What is Exploratory Data Analysis (EDA)

What is Exploratory Data Analysis (EDA): Types, Tools, Steps

What is Exploratory Data Analysis?

Exploratory Data Analysis (EDA) is an approach to analyzing and understanding data sets through statistical methods and visualizations. EDA aims to uncover patterns, relationships, and insights in the data that might not be immediately obvious. It is an iterative process that involves summarizing the main characteristics of a data set, creating visualizations to spot outliers and trends, and transforming the data to fit the requirements of more advanced models.
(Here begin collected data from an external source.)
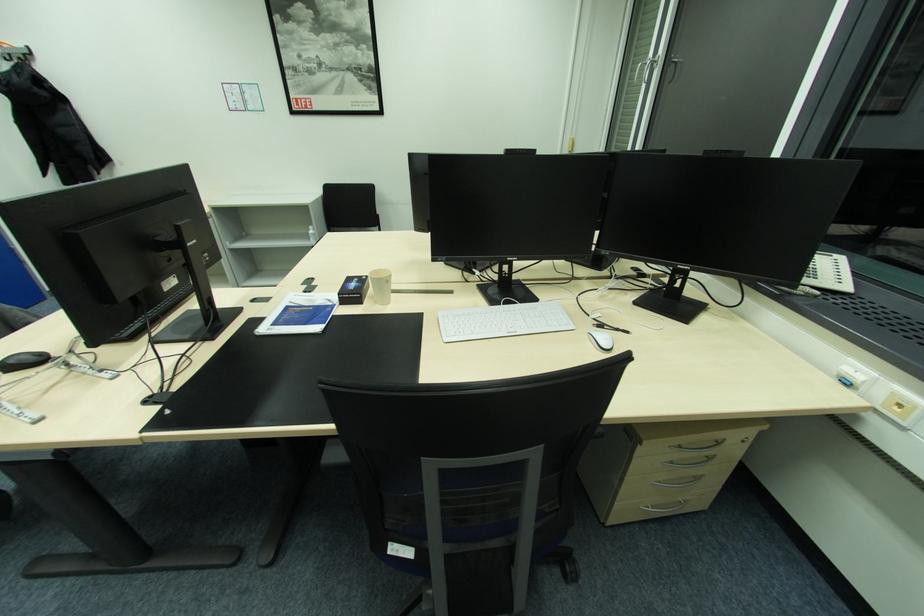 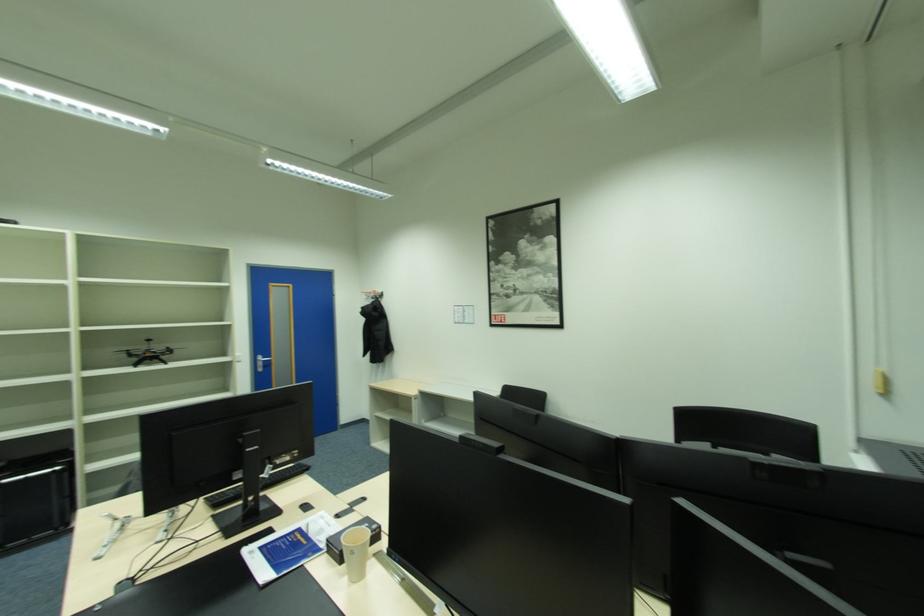 First-person continuous shooting, in which direction is the camera rotating?

The rotation direction of the camera is left-up. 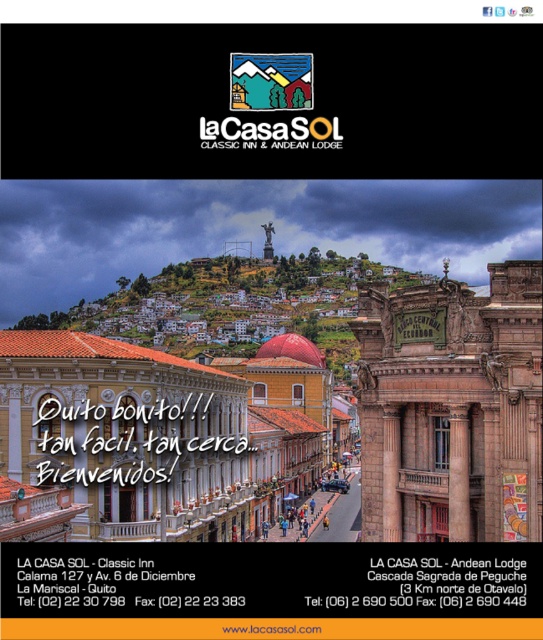 You are a tourist in Quito and want to take a photo of the brown stone building at center and the brown stone column at center. Which one appears wider in the photo?

The brown stone building at center appears wider than the brown stone column at center because its width surpasses the column.

You are a tourist in Quito and want to take a photo of both the brown stone building at center and the multicolored wooden house at upper center. Which one should you frame first in your camera to ensure both are visible in the photo?

You should frame the brown stone building at center first since it is wider than the multicolored wooden house at upper center, allowing more space for both in the photo. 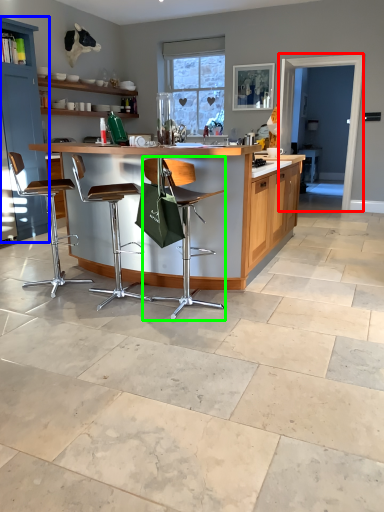 Question: Considering the real-world distances, which object is farthest from glass door (highlighted by a red box)? cabinetry (highlighted by a blue box) or chair (highlighted by a green box)?

Choices:
 (A) cabinetry
 (B) chair

Answer: (B) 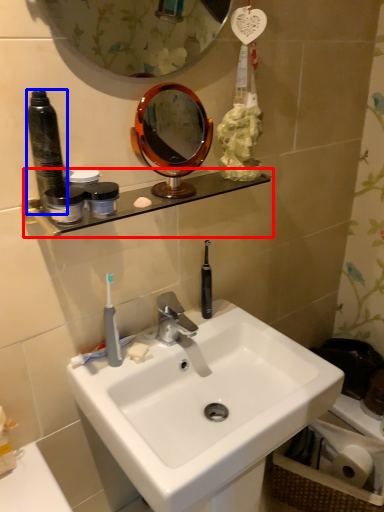 Question: Which object appears farthest to the camera in this image, shelve (highlighted by a red box) or bottle (highlighted by a blue box)?

Choices:
 (A) shelve
 (B) bottle

Answer: (A) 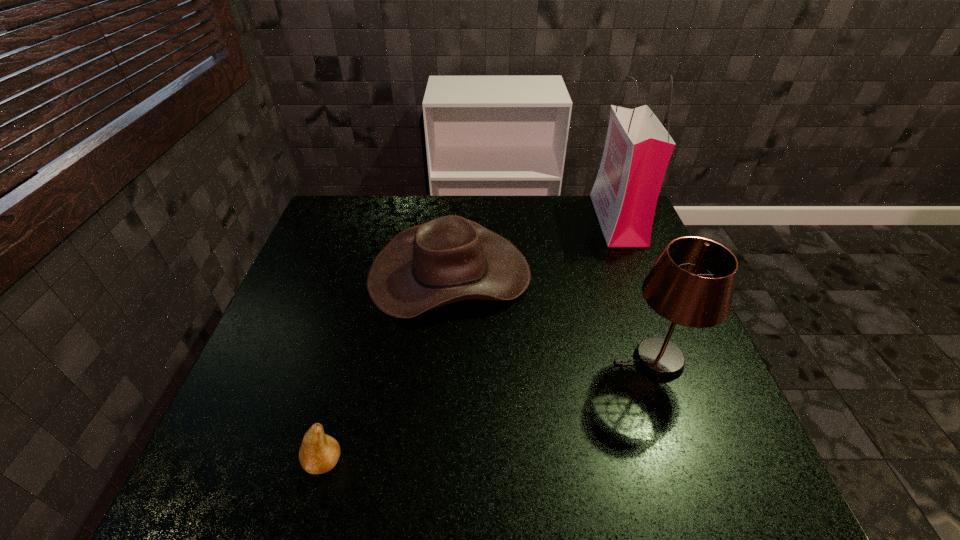 Where is `free point located on the front-facing side of the second tallest object`? This screenshot has width=960, height=540. free point located on the front-facing side of the second tallest object is located at coordinates (530, 360).

You are a GUI agent. You are given a task and a screenshot of the screen. Output one action in this format:
    pyautogui.click(x=<x>, y=<y>)
    Task: Click on the vacant space located on the front-facing side of the second tallest object
    The height and width of the screenshot is (540, 960).
    Given the screenshot: What is the action you would take?
    pyautogui.click(x=451, y=360)

I want to click on vacant area situated on the left of the cowboy hat, so click(307, 274).

You are a GUI agent. You are given a task and a screenshot of the screen. Output one action in this format:
    pyautogui.click(x=<x>, y=<y>)
    Task: Click on the free location located 0.230m on the right of the nearest object
    The image size is (960, 540).
    Given the screenshot: What is the action you would take?
    pyautogui.click(x=465, y=462)

Where is `shopping bag positioned at the far edge`? Image resolution: width=960 pixels, height=540 pixels. shopping bag positioned at the far edge is located at coordinates (638, 148).

You are a GUI agent. You are given a task and a screenshot of the screen. Output one action in this format:
    pyautogui.click(x=<x>, y=<y>)
    Task: Click on the cowboy hat that is at the far edge
    This screenshot has height=540, width=960.
    Given the screenshot: What is the action you would take?
    pyautogui.click(x=449, y=259)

EDA is often the first step in the data analysis process and helps inform the development of more formal models. It is an important step in the data science workflow as it provides insights into the quality of the data and any potential issues that need to be addressed before building more advanced models. EDA is typically done using software tools such as R or Python, with popular libraries such as pandas, matplotlib, and seaborn.

Exploratory Data Analysis Steps

Exploratory Data Analysis (EDA) plays a crucial role in data analytics and model-building. The following are the reasons for its importance and relevance:

  1. Understanding the Data: EDA helps understand the data structure, variables, and relationships. It provides insights into the nature of the data, including the presence of outliers, skewness, and other data characteristics.
  2. Data Cleaning: EDA helps to identify missing values, duplicate data, and other data quality issues. Cleaning the data is crucial for building accurate models, and EDA helps to identify areas that require cleaning.
  3. Data Visualization: EDA allows for data visualization in various ways. This helps to understand the data’s distribution, relationships, and patterns. Graphical representation of the data is a key component of EDA and provides insights into the data that might not be possible through other methods.
  4. Feature Selection: EDA helps to identify the important features that should be used in the model-building process. It can reduce the number of features in the data and simplify the model, thus reducing the risk of overfitting.
  5. Model Validation: EDA provides the basis for validating the model by allowing us to check if the model is correctly capturing the relationships in the data. It helps to identify the areas where the model is not working as expected and provides insights into how to improve the model.
  6. Communication: EDA provides a way to communicate the insights and findings of the data analysis to stakeholders. By visualizing the data and summarizing the key insights, EDA provides a way to communicate complex data in a way that is easily understood by others.
    Overall, EDA is a crucial step in the data analytics and model-building process. It provides a foundation for building accurate models that can be used to make informed decisions.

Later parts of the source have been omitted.